Given information:

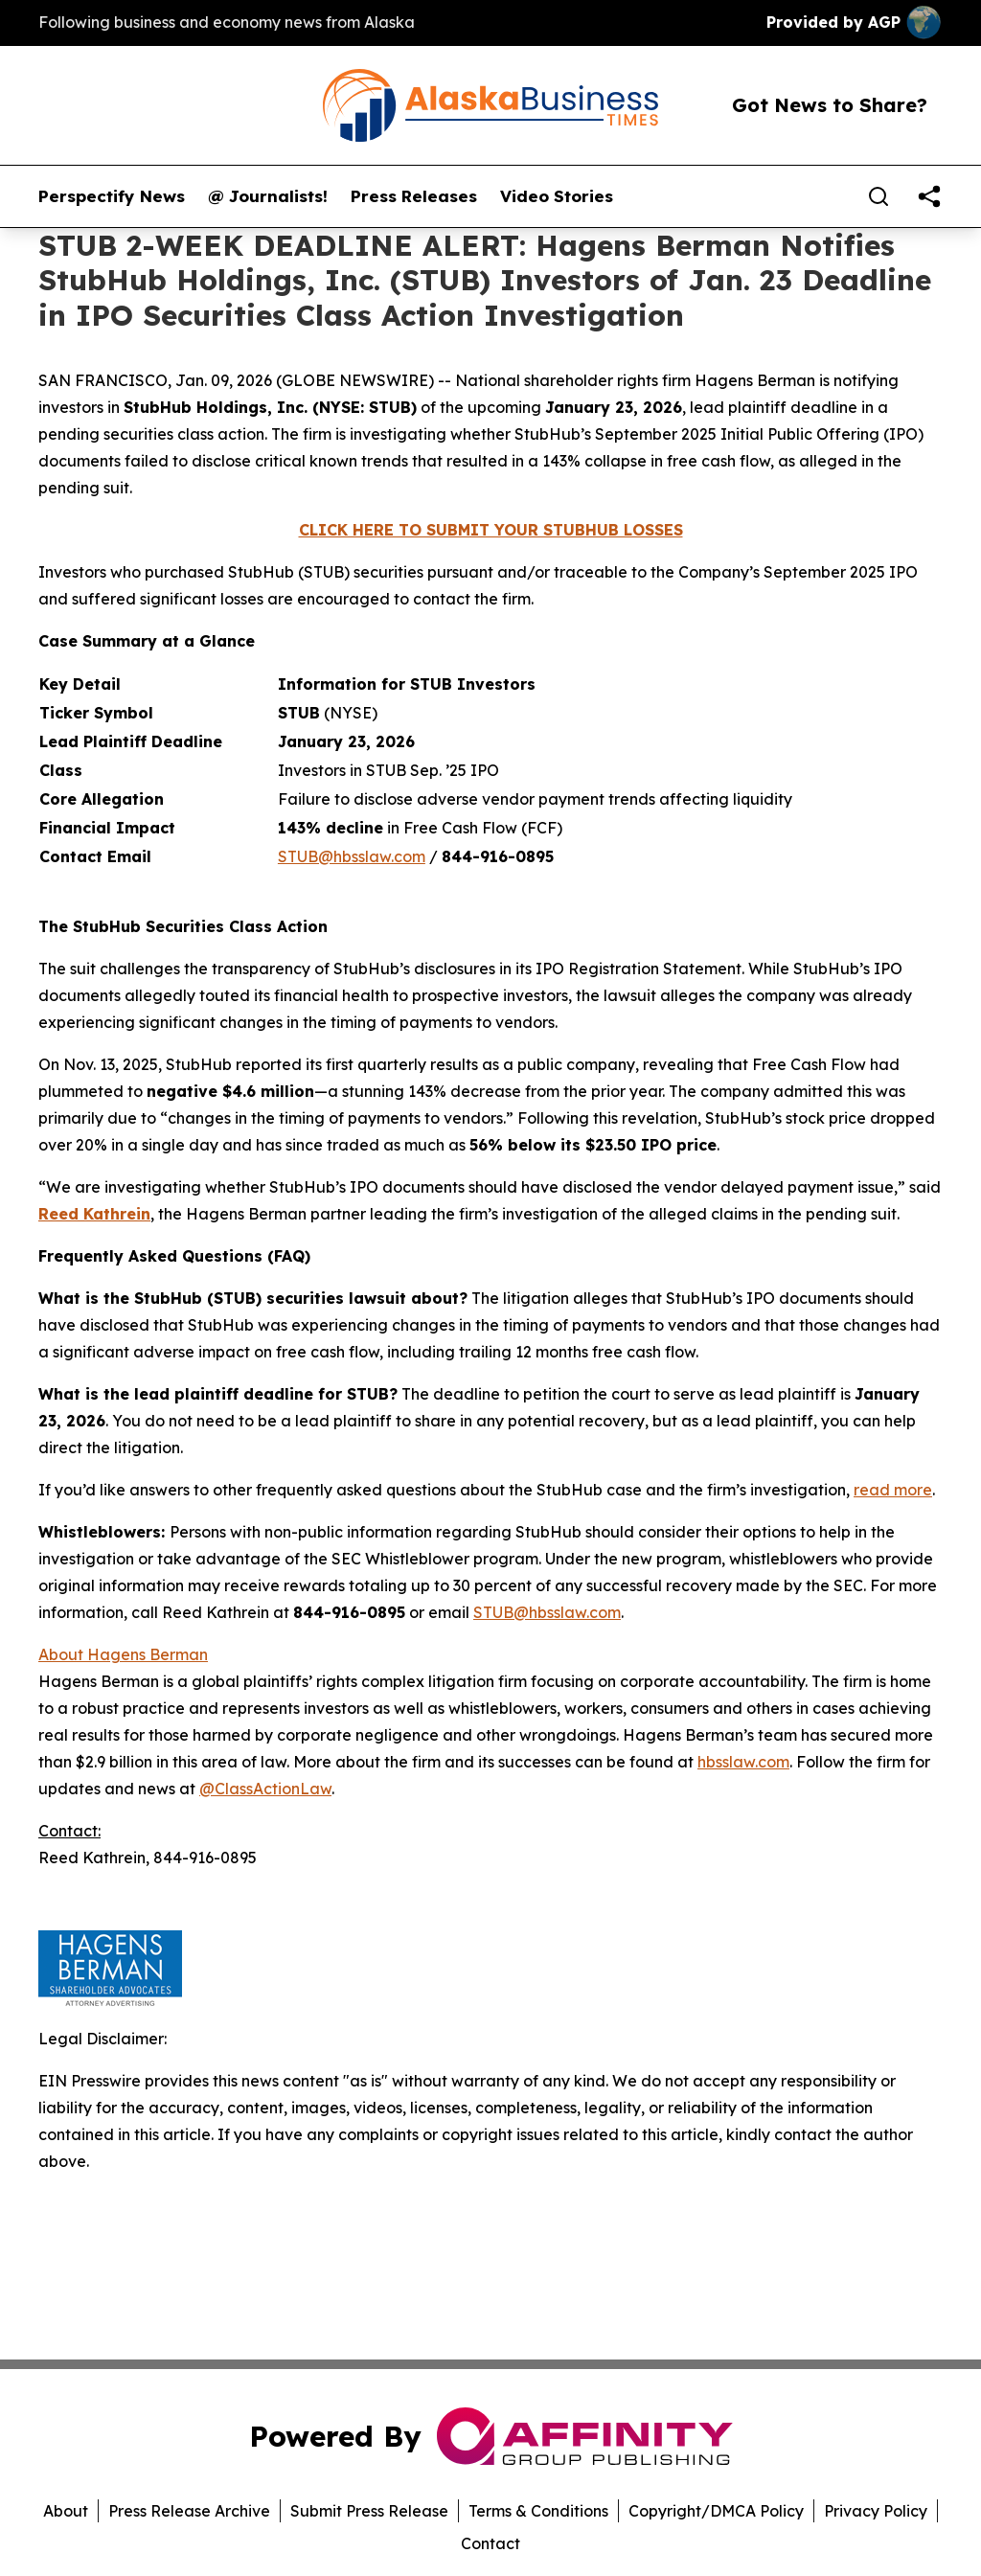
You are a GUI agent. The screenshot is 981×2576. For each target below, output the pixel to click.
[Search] (878, 196)
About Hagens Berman (123, 1654)
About (65, 2510)
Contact (490, 2543)
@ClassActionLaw (265, 1788)
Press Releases (414, 196)
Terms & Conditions (538, 2510)
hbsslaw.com (743, 1761)
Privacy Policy (875, 2510)
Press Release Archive (189, 2510)
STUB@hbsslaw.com (351, 856)
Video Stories (556, 196)
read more (893, 1489)
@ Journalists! (268, 196)
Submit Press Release (369, 2510)
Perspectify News (111, 196)
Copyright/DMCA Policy (716, 2510)
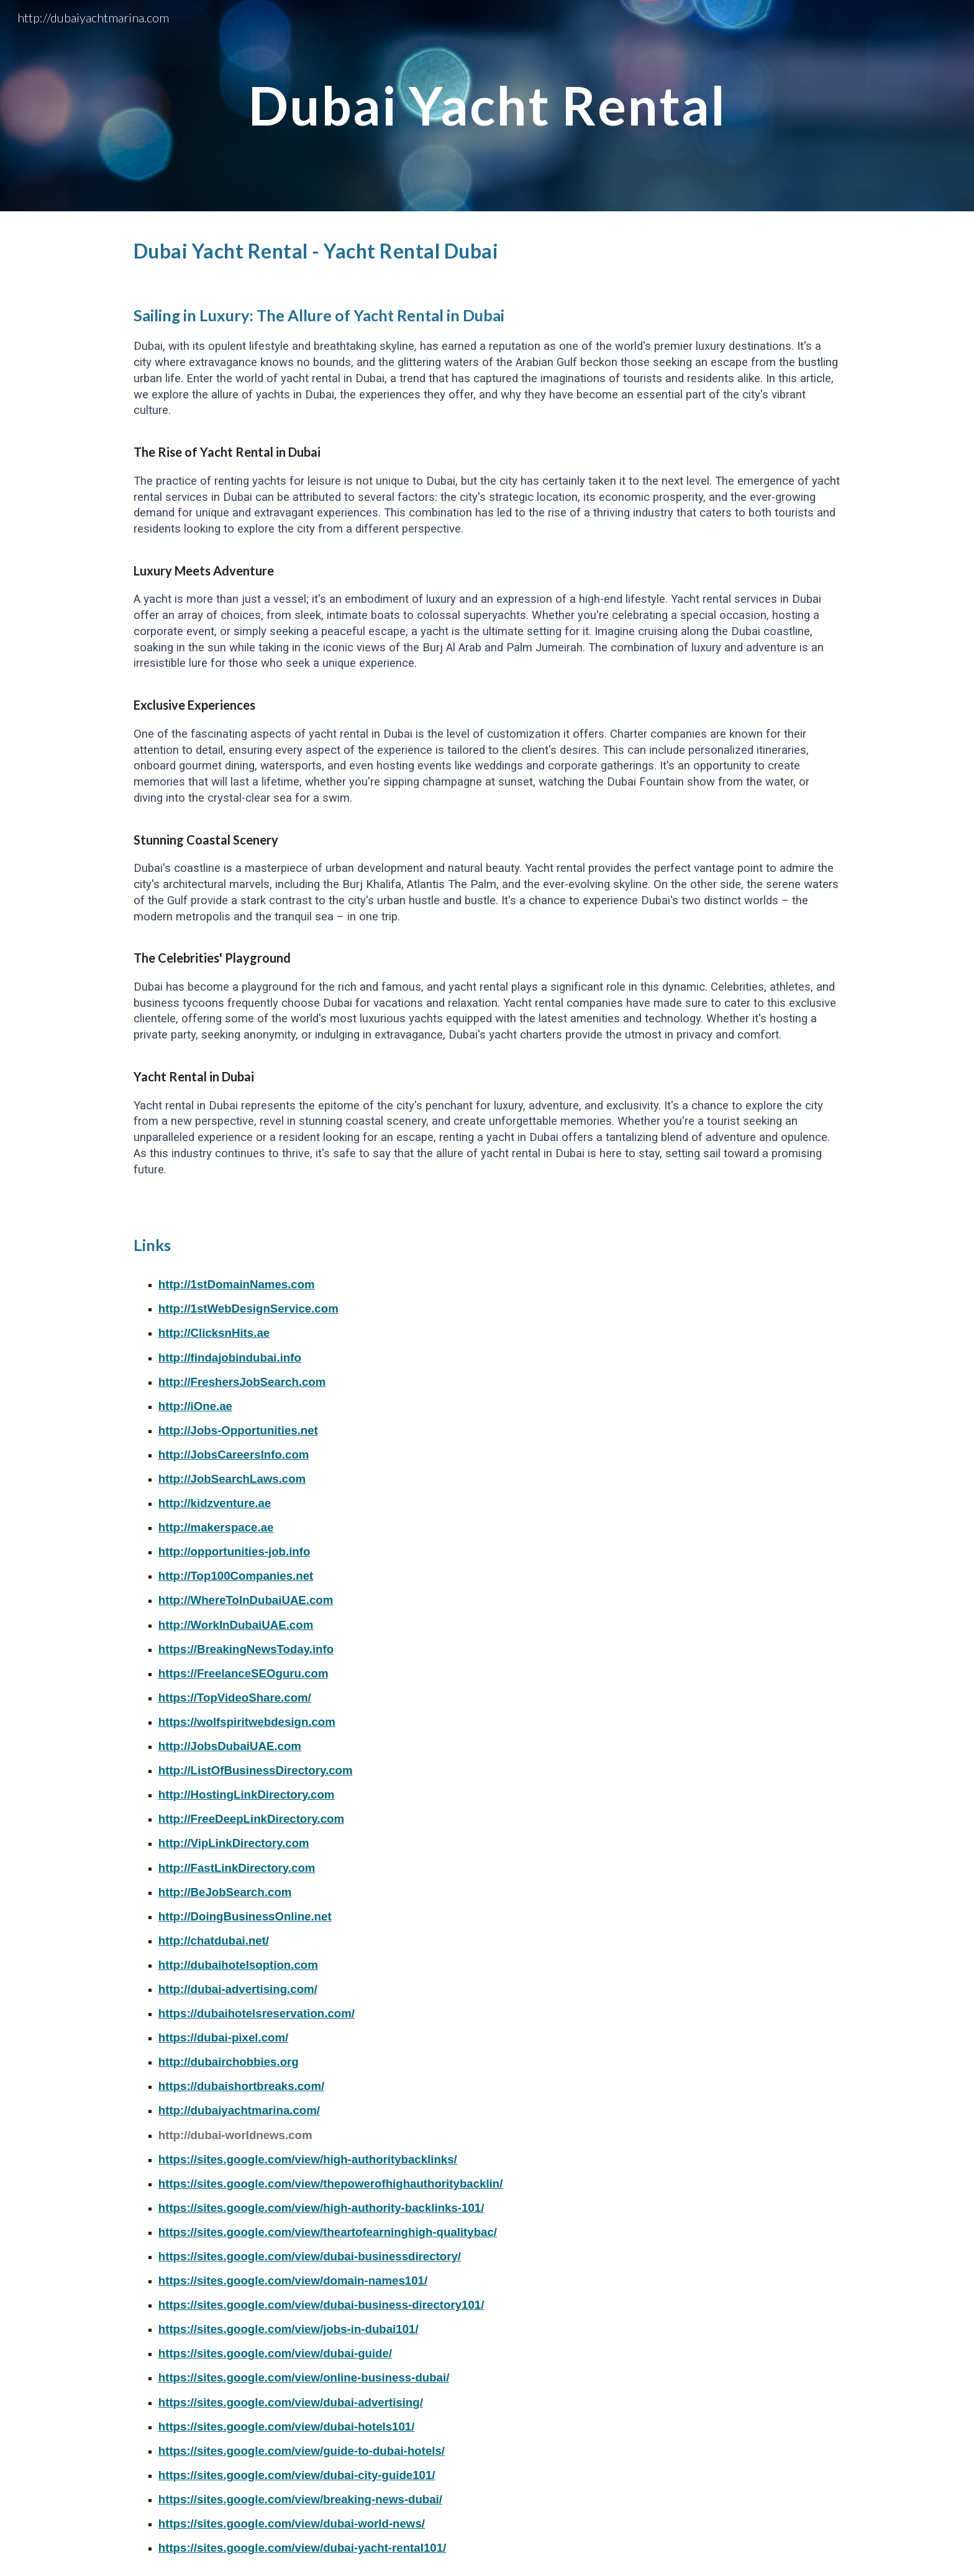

Problem to solve: How many lines in the records above contain the word "Press"? Reply with the number and nothing more.

Solution for this task: 3